On Thu, Sep 20, 2018 at 4:50 PM Levi Morrison <le...@php.net> wrote:
>
> This will be my last reply to this thread. Fundamentally:
>
> class User {
>      public ?int $id;
>      public ?string $preferred_name;
>      public ?string $username;
>  }
>
> ^ This permits null properties at all times. This is acceptable
> behavior if null is valid for the domain. It is not valid for this
> domain -- all 3 are required.

If all three are required, your constructor needs to reflect that.

The reason constructors even exist in the first place is to initialize
the object's data members and establishing the invariant of the class.

Constructors are supposed to prepare objects for use.

Your (empty, implicit) constructor isn't doing that.

Your reasoning about this is circular - you want your properties to
be optionally initialized and non-null at the same time. You get
around this by coming up with a new term "undefined" for a
special kind of null that triggers run-time exceptions on read.

The whole idea is unnecessarily complex, and will certainly lead
to silent bugs that allow partially-initialized domain objects to
pass through many layers of a system without getting caught
until some code tries to read an "uninitialized" property.

function make_foo(): Foo {
   return new Foo(); // missing a property
}

function x() { ... }
function y() { ... }
function z() { ... }

x(y(z(make_foo()));

The instance travels through layers and layers of callls and
fails somewhere in the x() or y() function because of a missing
value ... why was the value missing? why wasn't it initialized?
where was it supposed to have been initialized? where did
this bad instance of Foo even come from?

All that information is lost in a call-stack that's long gone by
the time you invoke x() and you'll have to backtrack through
layers and layers of code to try to figure out where this bad
instance came from.

This will be an everyday thing with code like that.

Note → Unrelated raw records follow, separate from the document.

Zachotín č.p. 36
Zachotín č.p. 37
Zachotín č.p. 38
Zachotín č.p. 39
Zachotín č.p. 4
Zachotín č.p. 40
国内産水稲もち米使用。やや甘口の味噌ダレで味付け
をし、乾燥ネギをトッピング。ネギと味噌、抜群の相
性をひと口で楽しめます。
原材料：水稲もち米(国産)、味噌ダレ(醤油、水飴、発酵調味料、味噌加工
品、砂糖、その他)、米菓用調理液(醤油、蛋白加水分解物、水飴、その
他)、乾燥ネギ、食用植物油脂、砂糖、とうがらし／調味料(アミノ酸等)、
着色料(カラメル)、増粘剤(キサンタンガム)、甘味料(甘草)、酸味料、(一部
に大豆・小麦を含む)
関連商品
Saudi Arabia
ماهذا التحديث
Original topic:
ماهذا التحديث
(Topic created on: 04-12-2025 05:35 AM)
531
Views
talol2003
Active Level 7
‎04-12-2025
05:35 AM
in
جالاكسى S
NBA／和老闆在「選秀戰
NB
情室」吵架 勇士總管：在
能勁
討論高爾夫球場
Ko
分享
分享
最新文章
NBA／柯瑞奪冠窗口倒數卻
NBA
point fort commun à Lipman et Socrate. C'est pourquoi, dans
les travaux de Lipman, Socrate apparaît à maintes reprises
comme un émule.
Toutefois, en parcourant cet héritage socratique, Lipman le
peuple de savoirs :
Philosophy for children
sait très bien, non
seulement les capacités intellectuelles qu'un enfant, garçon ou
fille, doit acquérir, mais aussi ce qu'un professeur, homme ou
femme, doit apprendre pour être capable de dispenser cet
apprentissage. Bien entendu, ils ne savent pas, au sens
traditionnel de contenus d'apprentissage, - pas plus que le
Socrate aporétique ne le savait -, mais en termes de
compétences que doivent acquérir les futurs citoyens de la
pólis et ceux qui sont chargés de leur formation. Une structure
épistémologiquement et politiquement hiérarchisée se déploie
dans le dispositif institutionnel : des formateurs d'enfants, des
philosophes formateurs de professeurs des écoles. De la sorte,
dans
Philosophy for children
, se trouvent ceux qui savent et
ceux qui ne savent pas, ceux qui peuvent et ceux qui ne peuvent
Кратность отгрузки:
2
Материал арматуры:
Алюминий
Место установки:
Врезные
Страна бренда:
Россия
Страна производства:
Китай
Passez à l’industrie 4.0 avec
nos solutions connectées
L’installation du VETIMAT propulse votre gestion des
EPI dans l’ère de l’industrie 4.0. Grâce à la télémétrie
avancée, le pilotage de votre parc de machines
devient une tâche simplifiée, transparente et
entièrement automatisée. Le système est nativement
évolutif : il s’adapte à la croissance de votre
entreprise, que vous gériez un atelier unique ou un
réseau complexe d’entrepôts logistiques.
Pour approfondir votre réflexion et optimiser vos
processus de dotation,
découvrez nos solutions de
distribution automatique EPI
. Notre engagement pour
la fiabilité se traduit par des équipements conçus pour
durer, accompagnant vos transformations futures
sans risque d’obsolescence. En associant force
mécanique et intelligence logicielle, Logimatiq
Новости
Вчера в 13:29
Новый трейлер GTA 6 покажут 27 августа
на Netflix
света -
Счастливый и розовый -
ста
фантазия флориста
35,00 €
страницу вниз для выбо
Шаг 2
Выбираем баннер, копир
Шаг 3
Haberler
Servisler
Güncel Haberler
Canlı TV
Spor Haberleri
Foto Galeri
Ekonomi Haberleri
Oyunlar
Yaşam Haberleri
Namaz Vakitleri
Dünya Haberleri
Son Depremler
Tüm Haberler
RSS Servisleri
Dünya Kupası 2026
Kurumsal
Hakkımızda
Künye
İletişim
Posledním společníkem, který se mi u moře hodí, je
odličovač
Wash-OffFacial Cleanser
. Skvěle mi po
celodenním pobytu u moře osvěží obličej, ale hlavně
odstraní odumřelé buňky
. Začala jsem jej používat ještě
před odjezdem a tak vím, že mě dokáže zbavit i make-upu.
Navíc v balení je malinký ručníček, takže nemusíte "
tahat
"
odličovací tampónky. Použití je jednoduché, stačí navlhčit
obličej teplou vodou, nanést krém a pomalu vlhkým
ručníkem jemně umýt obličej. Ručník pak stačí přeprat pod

To say that we don't need to enforce invariants at the time of
construction is to say we don't need to enforce them at all -
enforcing them "maybe later" is the same as not enforcing
them. That is, when they trigger an error, it's no different
from a null-value triggering a similar error.

No matter how you twist it, uninitialized is the new null.

I'm fine with unintialized as an implementation detail that
ensures you can't read from properties while the constructor
is busy establishing the invariant.

I'm not at all fine with unintialized as a new language feature.